Dear Mr Cameron, I'm writing to see if you will be supporting a change in legislation to address the vicious cycle of exploitation of recent graduates, disparity in the creative industries, and the block in social mobility that all this brings.

Dear Mr Cameron,

I'm writing to see if you will be supporting a change in legislation to address the vicious cycle of exploitation of recent graduates, disparity in the creative industries, and the block in social mobility that all this brings.

I feel compelled to share my experiences of being an unpaid intern. It all began two summers ago when I decided that I wanted to have a crack at being a professional writer. I diligently set about my new found goal with naïve and boisterous enthusiasm and deluded myself that it would probably be a walk in the park. I was wrong. I could not believe what I witnessed over the next six months, it shocked me how people trying to make it in the creative industries can be treated.

After writing a couple of opinion pieces for a friend's blog I took a job as an unpaid intern at a magazine-come-events company. The job was described, by the advertisement I stumbled upon online, as unpaid so I was under no illusion what it was. It seemed like a worthwhile endeavour though: on their website it said that they "create job opportunities within the local creative industries". I'd be getting my work out there and be given opportunities, or so I thought.

After months of drudgery I was getting things published but was also completing a whole range of menial tasks: creating seemingly pointless lists of artists and record labels, acting as an announcer at their 'film nights' and even, believe it or not, taking the owner's friend's dog for a walk.

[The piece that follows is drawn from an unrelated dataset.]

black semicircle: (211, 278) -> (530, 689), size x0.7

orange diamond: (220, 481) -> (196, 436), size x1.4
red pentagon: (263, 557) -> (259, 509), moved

It soon spiralled out of control. I was ordered to write last-minute marketing tenders throughout the night, go to meetings with large media companies about prospective partnerships and was asked to disseminate marketing publications to students. A far cry from the writing experience I wanted. In hindsight I don't know why I did it but a lot of pressure was applied to deliver on tasks, and once completed they were instantly replaced with new tasks and even more pressure.

Their entire workforce (writers, photographers, illustrators, PR etc.) are unpaid interns who never see a penny. "We'll all get paid one day," was their favoured rebuttal if anyone asked about money. I mean why would anyone bother paying salaries when you can just set up a free workforce? A concerning and unexpected side-effect of the recession, no wonder our generation are so desperately dependent on our parents.

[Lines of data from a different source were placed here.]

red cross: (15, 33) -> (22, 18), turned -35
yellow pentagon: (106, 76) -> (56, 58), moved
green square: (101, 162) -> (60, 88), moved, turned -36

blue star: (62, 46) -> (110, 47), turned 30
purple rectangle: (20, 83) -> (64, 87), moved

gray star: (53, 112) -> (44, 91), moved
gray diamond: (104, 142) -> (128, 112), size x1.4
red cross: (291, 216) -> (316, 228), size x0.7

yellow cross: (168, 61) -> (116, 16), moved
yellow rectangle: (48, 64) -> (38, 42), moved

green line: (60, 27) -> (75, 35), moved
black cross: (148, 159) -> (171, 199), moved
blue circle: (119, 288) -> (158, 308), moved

Another intern, a photographer, was told that he would have his expenses covered and items to add to his portfolio in exchange for free photos that they could use for marketing purposes. After repeatedly asking for his bus fare over a period of weeks he was told that the magazine couldn't actually afford it and he had to discontinue his internship as he was on the dole.

I was so skint one day that I was cajoled into working for £30 (the only money I ever received in 6 months of labour) to stand outside a club, crossing names off the guestlist. With me on the job was an events management intern who had just joined the magazine. She had been promised the world and was told she would be 'running the main stage'. She was left with feelings of utter disappointment after being left outside desperately trying to locate un-alphabetised names on a thick wedge of paper in the cold.

She wasn't paid a penny and after her boyfriend picked her up she disappeared and we never saw her again. The night had over 1000 in attendance, most paying £8-15, so it wasn't as if they were short of cash.

By the end I could see the whole situation for what it was: a type of conveyor belt of shattered dreams, masquerading as a media outlet, where bright young people were having their talents harnessed and used by profiteering, unscrupulous, and unethical individuals.

They had about 60 writers on their books, but they weren't all active. Let's say that half of them were: think about the free-labour they were getting from the writers alone. You'd walk in the office and three writers would be sharing one portion of chips.

Unpaid internships are not only a blight upon our community, but a cancer sweeping across the nation plaguing our youth and quickly diminishing countless opportunities of upward social mobility.

The vast majority of creative jobs are based in our capital and a six-month unpaid internship there costs around £5,556, according to a study published by Sutton Trust. It's easy to see why it's only the rich kids that get a chance to get their privileged feet in the door of the media industry.

Last year the Social Mobility and Child Poverty Commission advised the Government to commit to certain objectives to avoid us "becoming a permanently divided nation"; one of their key recommendations was to "end unpaid internships".

At the time of the last general election, the Conservative Party were using unpaid interns in their efforts to be re-elected whilst simultaneously calling for them to be banned. Meanwhile a Freedom of Information request made by Business Insider at the time revealed that the UK Foreign Office is currently using "an army" of unpaid interns in its overseas embassies.

And what does all this mean for our creative industries? Will they become like our political system; full of people from the same schools and upbringings who have the same views, ideas and agendas? Are we really 'all in it together' as George Osborne famously claimed, or are the rich looking out for themselves while the rest of us are left to fight for Ian Duncan Smith's 'Workfare' schemes?

Are these issues something that you are willing to address? Any response in the form of revised legislation will be more than welcomed.